Prime minister David Cameron struck a deal on reform of Britain's EU membership last week, which included changes to benefits for EU migrants and protections surrounding the Eurozone. Here is a breakdown of what the deal entails.
There are new powers to exclude people deemed a security risk, even if they do not have prior convictions. The deal includes stronger powers to stop criminals coming to the UK and to deport people who commit crime in Britain.
The deal also confirms measures to deny free-movement rights to nationals in non-EU countries who marry an EU national, in an attempt to tackle sham marriages to gain residency.
On benefits, anyone coming to the UK from the EU who fails to find work within six months can be required to leave.

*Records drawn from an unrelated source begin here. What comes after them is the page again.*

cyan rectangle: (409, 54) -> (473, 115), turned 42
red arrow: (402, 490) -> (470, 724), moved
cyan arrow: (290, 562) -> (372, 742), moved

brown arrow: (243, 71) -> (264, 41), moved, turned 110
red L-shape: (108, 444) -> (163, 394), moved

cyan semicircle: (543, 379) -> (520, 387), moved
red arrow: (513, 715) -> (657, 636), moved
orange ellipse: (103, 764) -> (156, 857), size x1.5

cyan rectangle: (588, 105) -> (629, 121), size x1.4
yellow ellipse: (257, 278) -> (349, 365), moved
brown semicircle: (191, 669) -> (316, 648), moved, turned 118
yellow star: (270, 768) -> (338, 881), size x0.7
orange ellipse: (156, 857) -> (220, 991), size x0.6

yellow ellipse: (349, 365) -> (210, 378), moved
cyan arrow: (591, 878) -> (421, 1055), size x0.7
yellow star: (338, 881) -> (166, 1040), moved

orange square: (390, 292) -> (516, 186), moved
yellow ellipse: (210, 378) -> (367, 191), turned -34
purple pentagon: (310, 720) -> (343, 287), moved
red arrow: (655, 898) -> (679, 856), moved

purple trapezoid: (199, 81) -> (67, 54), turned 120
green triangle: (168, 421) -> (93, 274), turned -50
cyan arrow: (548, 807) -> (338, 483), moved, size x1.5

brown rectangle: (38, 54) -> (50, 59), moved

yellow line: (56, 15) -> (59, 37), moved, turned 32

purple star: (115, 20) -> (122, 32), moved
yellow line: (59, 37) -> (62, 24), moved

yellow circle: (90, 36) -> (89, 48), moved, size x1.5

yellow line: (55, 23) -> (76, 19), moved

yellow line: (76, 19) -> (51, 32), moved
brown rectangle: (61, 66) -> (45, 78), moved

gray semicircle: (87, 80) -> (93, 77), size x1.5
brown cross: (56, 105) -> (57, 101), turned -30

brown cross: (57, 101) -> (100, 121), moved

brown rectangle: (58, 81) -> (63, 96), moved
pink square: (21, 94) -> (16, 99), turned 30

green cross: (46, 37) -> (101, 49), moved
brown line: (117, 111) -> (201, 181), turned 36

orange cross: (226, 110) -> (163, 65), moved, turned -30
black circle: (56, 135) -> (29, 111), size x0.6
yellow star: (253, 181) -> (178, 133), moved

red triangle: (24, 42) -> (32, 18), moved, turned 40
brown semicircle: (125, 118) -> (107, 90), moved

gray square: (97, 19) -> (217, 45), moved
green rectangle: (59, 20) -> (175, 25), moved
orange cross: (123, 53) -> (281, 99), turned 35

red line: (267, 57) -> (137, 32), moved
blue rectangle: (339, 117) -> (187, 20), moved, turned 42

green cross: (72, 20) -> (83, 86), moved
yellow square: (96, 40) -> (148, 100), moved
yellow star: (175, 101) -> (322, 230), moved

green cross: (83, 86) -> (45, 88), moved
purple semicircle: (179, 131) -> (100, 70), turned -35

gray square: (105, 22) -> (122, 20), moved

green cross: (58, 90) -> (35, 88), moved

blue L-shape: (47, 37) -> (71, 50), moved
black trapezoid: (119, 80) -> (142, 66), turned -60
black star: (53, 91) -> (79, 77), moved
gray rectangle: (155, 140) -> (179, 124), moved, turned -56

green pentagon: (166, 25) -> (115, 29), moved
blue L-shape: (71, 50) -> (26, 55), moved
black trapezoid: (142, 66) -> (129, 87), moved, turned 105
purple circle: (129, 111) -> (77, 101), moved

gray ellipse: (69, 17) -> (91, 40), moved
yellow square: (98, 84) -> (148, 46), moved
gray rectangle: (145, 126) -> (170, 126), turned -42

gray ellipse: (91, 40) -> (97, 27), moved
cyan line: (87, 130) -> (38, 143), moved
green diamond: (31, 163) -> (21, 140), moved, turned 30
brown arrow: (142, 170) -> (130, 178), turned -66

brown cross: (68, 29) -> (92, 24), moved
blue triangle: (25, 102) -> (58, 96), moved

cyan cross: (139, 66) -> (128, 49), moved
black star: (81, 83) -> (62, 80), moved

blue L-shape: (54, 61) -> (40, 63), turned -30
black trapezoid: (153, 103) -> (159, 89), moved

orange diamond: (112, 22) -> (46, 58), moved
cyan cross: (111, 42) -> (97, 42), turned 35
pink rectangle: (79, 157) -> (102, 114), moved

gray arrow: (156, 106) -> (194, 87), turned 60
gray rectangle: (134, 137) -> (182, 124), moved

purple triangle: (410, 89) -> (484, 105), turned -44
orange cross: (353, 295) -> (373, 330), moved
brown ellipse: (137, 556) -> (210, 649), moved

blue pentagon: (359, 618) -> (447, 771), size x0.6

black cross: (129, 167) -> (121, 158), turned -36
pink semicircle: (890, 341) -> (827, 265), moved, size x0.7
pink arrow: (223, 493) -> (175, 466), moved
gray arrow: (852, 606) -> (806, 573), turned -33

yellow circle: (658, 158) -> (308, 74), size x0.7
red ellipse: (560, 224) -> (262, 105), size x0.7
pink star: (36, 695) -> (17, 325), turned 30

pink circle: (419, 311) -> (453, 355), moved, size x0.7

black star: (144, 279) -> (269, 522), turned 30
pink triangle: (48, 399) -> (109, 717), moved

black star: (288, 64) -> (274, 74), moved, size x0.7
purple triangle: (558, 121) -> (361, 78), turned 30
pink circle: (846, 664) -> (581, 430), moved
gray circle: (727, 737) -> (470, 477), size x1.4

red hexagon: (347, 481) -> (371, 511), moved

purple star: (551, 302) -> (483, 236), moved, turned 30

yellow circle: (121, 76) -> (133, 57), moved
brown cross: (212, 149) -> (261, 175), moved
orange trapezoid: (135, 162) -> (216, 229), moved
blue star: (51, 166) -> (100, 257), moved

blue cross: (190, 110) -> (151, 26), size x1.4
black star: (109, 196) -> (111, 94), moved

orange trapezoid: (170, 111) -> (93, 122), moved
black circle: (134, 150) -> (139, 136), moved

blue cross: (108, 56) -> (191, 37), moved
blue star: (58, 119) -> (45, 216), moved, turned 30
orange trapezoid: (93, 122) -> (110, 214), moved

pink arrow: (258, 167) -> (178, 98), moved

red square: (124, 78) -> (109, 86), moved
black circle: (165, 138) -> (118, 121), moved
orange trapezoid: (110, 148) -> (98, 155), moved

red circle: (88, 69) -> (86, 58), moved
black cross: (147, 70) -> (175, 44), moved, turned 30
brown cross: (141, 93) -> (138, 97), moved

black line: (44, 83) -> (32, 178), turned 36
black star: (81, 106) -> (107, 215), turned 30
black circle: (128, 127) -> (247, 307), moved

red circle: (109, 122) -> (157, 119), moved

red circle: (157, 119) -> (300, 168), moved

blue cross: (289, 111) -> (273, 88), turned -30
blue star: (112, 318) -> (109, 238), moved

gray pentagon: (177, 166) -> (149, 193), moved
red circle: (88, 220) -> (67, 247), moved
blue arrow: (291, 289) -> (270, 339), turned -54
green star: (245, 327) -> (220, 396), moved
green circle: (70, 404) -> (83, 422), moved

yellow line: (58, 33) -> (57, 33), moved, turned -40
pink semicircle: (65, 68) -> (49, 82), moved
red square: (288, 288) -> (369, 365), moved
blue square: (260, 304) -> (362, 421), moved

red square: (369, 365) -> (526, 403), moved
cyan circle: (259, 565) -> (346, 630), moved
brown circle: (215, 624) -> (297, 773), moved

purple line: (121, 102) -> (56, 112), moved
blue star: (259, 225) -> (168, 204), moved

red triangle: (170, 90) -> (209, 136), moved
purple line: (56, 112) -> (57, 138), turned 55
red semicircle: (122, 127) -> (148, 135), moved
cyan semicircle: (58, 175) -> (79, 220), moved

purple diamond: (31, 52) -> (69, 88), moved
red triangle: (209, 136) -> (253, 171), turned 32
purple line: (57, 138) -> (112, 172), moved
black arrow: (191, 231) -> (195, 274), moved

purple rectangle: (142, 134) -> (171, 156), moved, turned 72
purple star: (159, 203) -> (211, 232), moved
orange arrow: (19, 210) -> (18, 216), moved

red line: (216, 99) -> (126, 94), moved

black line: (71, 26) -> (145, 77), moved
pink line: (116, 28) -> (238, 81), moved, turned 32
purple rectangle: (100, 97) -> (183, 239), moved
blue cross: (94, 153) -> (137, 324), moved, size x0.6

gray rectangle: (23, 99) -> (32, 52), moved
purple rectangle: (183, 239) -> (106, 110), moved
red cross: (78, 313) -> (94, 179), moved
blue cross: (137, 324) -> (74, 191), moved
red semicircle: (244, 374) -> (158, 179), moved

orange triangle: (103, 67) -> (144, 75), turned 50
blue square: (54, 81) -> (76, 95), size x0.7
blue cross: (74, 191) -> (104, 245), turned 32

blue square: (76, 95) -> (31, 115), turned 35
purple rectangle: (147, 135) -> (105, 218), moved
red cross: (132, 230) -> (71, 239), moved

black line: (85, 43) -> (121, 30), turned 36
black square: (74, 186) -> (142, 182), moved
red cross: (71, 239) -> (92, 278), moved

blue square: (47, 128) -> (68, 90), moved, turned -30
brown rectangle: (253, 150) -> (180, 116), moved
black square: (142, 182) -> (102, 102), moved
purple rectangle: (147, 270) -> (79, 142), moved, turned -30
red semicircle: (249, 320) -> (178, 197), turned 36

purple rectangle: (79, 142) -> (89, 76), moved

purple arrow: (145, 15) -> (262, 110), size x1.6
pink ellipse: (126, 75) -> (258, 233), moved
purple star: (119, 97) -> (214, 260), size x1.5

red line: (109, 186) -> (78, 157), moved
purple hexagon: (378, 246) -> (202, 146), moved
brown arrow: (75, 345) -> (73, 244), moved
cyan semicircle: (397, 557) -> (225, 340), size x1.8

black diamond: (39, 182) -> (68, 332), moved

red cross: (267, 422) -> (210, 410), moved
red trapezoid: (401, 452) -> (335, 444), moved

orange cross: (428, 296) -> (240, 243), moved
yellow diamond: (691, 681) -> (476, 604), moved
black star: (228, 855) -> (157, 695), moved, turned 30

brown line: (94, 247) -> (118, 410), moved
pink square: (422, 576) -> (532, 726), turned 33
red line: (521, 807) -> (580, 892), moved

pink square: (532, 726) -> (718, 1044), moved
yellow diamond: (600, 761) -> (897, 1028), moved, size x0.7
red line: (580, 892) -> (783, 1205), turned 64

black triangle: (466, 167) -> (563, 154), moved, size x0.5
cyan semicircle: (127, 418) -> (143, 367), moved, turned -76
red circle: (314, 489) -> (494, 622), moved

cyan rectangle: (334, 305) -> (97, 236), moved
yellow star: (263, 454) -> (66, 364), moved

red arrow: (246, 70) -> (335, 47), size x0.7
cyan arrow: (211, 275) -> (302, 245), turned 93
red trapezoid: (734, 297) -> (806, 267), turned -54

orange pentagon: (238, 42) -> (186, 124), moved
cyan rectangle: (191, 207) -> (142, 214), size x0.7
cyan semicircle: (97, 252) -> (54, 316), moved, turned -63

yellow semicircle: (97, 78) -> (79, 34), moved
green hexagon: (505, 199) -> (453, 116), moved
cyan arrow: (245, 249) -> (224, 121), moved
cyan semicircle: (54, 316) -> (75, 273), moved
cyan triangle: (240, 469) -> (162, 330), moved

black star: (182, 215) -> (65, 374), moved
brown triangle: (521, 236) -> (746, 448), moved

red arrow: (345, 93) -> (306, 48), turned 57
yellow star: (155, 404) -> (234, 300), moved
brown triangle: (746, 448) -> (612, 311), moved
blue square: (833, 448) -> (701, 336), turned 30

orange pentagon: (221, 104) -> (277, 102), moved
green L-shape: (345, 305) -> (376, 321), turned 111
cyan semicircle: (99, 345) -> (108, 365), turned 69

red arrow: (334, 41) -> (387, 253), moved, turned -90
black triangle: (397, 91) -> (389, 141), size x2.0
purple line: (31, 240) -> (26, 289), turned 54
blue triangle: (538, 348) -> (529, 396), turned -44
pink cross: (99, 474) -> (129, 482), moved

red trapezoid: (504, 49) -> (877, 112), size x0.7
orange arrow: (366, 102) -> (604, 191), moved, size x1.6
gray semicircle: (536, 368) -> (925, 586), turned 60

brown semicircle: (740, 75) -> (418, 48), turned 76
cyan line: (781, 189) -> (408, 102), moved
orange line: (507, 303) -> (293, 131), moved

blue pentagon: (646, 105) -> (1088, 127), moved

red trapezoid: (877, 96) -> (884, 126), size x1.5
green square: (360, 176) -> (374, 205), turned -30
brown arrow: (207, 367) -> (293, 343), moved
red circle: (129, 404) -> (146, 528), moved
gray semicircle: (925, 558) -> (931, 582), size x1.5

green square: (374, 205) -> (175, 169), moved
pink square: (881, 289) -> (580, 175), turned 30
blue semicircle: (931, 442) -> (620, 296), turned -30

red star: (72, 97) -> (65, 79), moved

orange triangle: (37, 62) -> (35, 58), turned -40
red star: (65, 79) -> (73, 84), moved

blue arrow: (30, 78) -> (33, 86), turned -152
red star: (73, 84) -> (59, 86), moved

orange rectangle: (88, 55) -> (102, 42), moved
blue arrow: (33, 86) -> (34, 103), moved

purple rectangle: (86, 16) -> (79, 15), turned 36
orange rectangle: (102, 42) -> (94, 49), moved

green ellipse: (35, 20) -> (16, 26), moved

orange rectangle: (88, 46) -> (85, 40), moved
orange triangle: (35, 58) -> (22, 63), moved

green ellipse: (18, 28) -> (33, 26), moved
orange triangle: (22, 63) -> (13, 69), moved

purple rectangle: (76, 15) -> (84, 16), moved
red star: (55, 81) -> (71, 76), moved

Member states will be able to apply an emergency brake where "exceptional" levels of migration are putting pressure on social security systems or public services. Cameron's proposal for a four-year ban on in-work benefits for EU migrants was denied, so the final deal allows benefits to be phased in over a period of four years as the individual contributes to the UK through taxation.
The emergency brake will last for seven years with no option for renewal. This matches the time period other western countries employed to keep eastern Europeans out of their labour markets after the EU expansion of 2004. States who want to apply the brake must put in a request to the European Commission and approval must come from national leaders in the European Council.
Although Cameron wanted to stop migrant workers from claiming benefits for children in other EU countries, but instead secured an agreement to "index" the rate to the child's home country. This is usually a lower rate. Initially, this change will only apply to new immigrants, but it will be applicable to all existing claimants from January 2020.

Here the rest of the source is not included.